[Data under study Boundary: Start]

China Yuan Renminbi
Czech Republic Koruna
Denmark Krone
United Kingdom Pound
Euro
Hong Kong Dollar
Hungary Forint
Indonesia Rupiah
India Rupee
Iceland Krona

[Data under study Boundary: End]
[Data under study Boundary: Start]

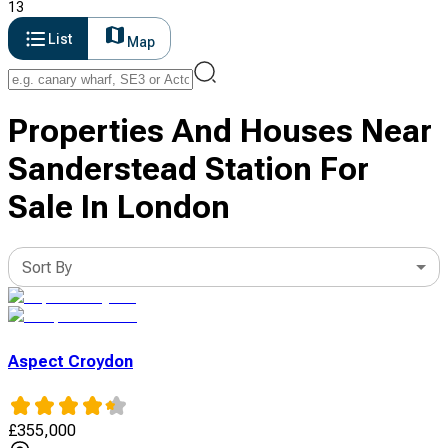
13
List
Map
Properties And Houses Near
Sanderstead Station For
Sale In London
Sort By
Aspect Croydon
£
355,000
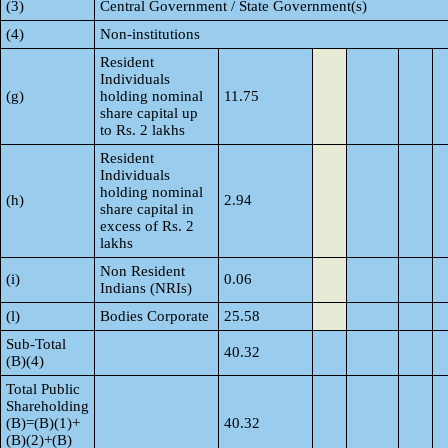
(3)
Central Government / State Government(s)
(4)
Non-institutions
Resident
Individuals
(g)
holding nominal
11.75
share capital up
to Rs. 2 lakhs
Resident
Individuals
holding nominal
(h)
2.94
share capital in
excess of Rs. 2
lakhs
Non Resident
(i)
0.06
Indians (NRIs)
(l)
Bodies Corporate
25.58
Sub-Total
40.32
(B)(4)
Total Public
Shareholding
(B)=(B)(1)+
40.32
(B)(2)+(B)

[Data under study Boundary: End]
[Data under study Boundary: Start]

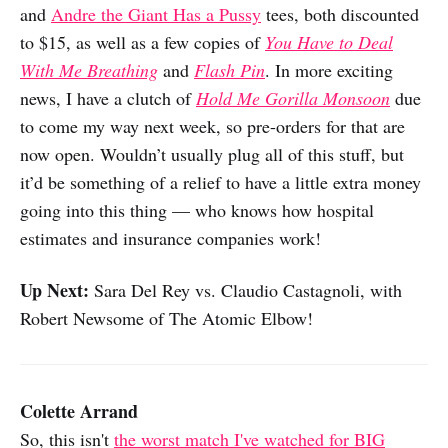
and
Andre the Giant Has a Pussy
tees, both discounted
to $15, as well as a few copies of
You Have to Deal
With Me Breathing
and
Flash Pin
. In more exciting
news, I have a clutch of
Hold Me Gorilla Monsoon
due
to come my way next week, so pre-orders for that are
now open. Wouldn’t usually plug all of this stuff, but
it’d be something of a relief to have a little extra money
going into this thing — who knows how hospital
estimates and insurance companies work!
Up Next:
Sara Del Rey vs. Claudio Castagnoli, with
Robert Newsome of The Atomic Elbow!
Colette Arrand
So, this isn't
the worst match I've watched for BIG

[Data under study Boundary: End]

Work to complete — The required output is every line above from the one with "China Yuan Renminbi" down to the one with "Iceland Krona", restated word for word, ends included.

Result of the exercise —
China Yuan Renminbi
Czech Republic Koruna
Denmark Krone
United Kingdom Pound
Euro
Hong Kong Dollar
Hungary Forint
Indonesia Rupiah
India Rupee
Iceland Krona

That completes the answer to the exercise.